MPF recomenda ao Exército reserva de vagas para negros no serviço militar voluntário e temporário
Aracaju – O Ministério Público Federal (MPF) enviou recomendação ao Comando da 6ª Região Militar do Exército Brasileiro para que adapte os editais de futuros processos seletivos para prestação de serviço militar voluntário e temporário na categoria de praças à legislação e à jurisprudência do Supremo Tribunal Federal (STF), com reserva de cotas para negros. O documento foi assinado em 28 de maio.
De acordo com a recomendação, o Exército deve observar a Lei de Cotas e reservar vagas a candidatos negros, calculadas sobre o total de vagas do cargo, somadas todas as especialidades e locais de lotação, inclusive em caso de vagas surgidas durante sua vigência. “Segundo decisão proferida pelo STF, para o cálculo do número de vagas reservadas aos candidatos negros, não pode haver fracionamento por localidade ou especialidade”, explica a procuradora regional dos Direitos do Cidadão em Sergipe, Martha Figueiredo.
O documento também orienta a definição prévia, em edital, dos critérios objetivos de distribuição das vagas reservadas aos candidatos cotistas negros e a não computar, para efeito do preenchimento das vagas reservadas, os cotistas que forem aprovados dentro do número de vagas oferecido para ampla concorrência.
“Para garantir a aplicação da lei, a reserva de vagas deve ocorrer em todas as fases do concurso e a publicação do resultado de todas as fases deve ser feita em listas separadas para candidatos cotistas e não cotistas. Os cotistas que alcançarem nota para aprovação na ampla concorrência devem constar em ambas as listas de aprovados: tanto na lista geral da ampla concorrência quanto na lista específica de cotas”, ressalta a procuradora Martha Figueiredo.
Entenda o caso
A partir de uma denúncia feita por um cidadão, o MPF instaurou uma investigação para apurar a regularidade da aplicação da Lei de Cotas pela 6ª Região Militar do Exército, que abrange os estados de Sergipe e Bahia. Segundo a representação, não havia reserva de vagas para negros nas seleções para admissão de militares por contratos temporários, cujo principal objetivo é suprir necessidades pontuais e emergenciais das Forças Armadas.
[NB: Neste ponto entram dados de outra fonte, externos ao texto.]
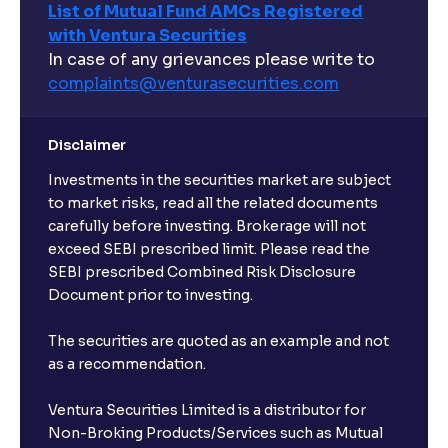
List of Mutual Fund AMCs Registered
with Ventura Securities
In case of any grievances please write to
complaints@venturasecurities.
com
Disclaimer
Investments in the securities market are subject
to market risks, read all the related documents
carefully before investing. Brokerage will not
exceed SEBI prescribed limit. Please read the
SEBI prescribed Combined Risk Disclosure
Document prior to investing.
The securities are quoted as an example and not
as a recommendation.
Ventura Securities Limited is a distributor for
Non-Broking Products/Services such as Mutual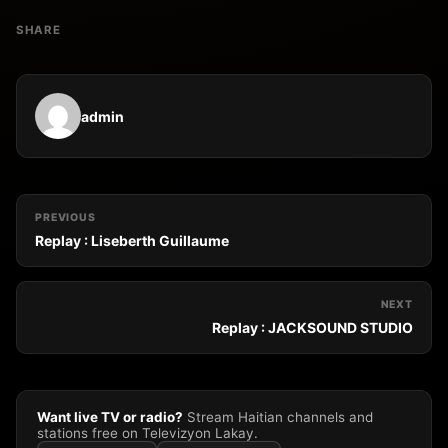
SHARE
admin
PREVIOUS
Replay : Liseberth Guillaume
NEXT
Replay : JACKSOUND STUDIO
Want live TV or radio?
Stream Haitian channels and
stations free on Televizyon Lakay.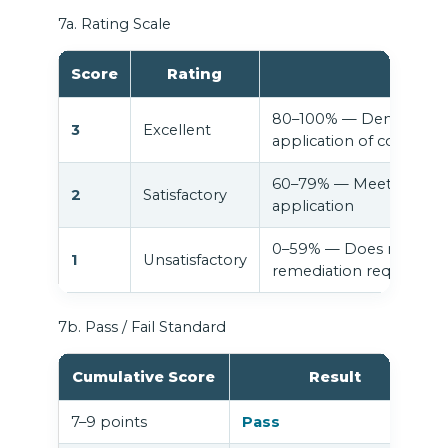
7a. Rating Scale
Score
Rating
80–100% — Demonstrate
3
Excellent
application of course c
60–79% — Meets expect
2
Satisfactory
application
0–59% — Does not yet me
1
Unsatisfactory
remediation required
7b. Pass / Fail Standard
Cumulative Score
Result
7–9 points
Pass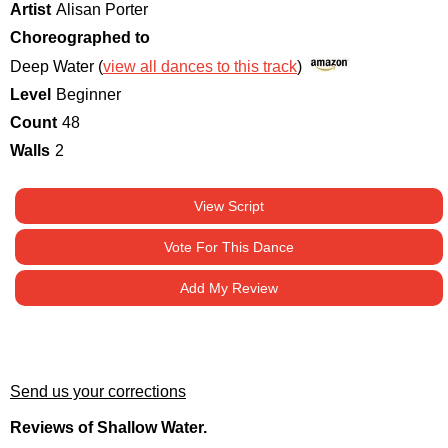
Artist
Alisan Porter
Choreographed to
Deep Water (
view all dances to this track
)
Level
Beginner
Count
48
Walls
2
View Script
Vote For This Dance
Add My Review
Send us your corrections
Reviews of Shallow Water.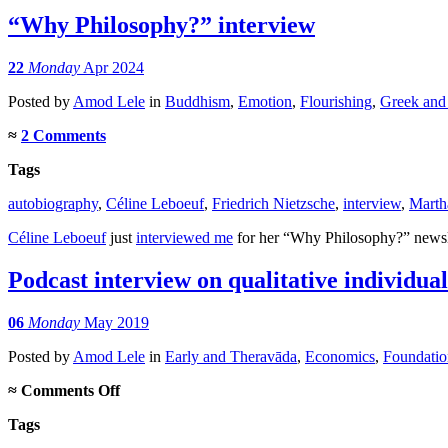
“Why Philosophy?” interview
22
Monday
Apr 2024
Posted
by
Amod Lele
in
Buddhism
,
Emotion
,
Flourishing
,
Greek and
≈
2 Comments
Tags
autobiography
,
Céline Leboeuf
,
Friedrich Nietzsche
,
interview
,
Marth
Céline Leboeuf
just
interviewed me
for her “Why Philosophy?” newslet
Podcast interview on qualitative individua
06
Monday
May 2019
Posted
by
Amod Lele
in
Early and Theravāda
,
Economics
,
Foundatio
on
≈
Comments Off
Podcast
Tags
interview
on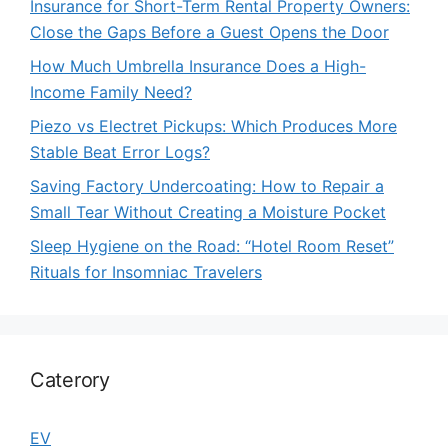
Insurance for Short-Term Rental Property Owners:
Close the Gaps Before a Guest Opens the Door
How Much Umbrella Insurance Does a High-
Income Family Need?
Piezo vs Electret Pickups: Which Produces More
Stable Beat Error Logs?
Saving Factory Undercoating: How to Repair a
Small Tear Without Creating a Moisture Pocket
Sleep Hygiene on the Road: “Hotel Room Reset”
Rituals for Insomniac Travelers
Caterory
EV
Depois de realizar diligências e analisar os editais de seleção publicados em 2024 para contratação temporária de militares realizadas por aquela unidade do Exército, o MPF apurou que as cotas raciais não vinham sendo aplicadas em favor de candidatos negros, mesmo tendo mais de três vagas ofertadas para um mesmo cargo em cada edital.
O MPF também constatou que as Forças Armadas já estavam obrigadas, por sentença proferida pela Justiça Federal no Distrito Federal na Ação Civil Pública nº 1009375-61.2019.4.01.3400, a reservar vagas para candidatos negros nos editais de seleção de candidatos ao oficialato para prestação de serviço militar voluntário e temporário, cujo cumprimento já vinha sendo acompanhado na 8ª Vara Federal da Seção Judiciária do Distrito Federal.
Ainda assim, como a condenação só obriga a União a observar as cotas raciais nas seleções para contratação temporárias na categoria hierárquica de oficiais, o MPF verificou a necessidade de expedir uma recomendação ao Comando do Exército da 6.ª Região Militar para que a reserva de vaga seja garantida também nas seleções para a categoria de praças. Tal carreira corresponde ao cargo técnico ocupado por soldados, cabos, sargentos e subtenentes que realizam as tarefas operacionais e de apoio às atividades militares.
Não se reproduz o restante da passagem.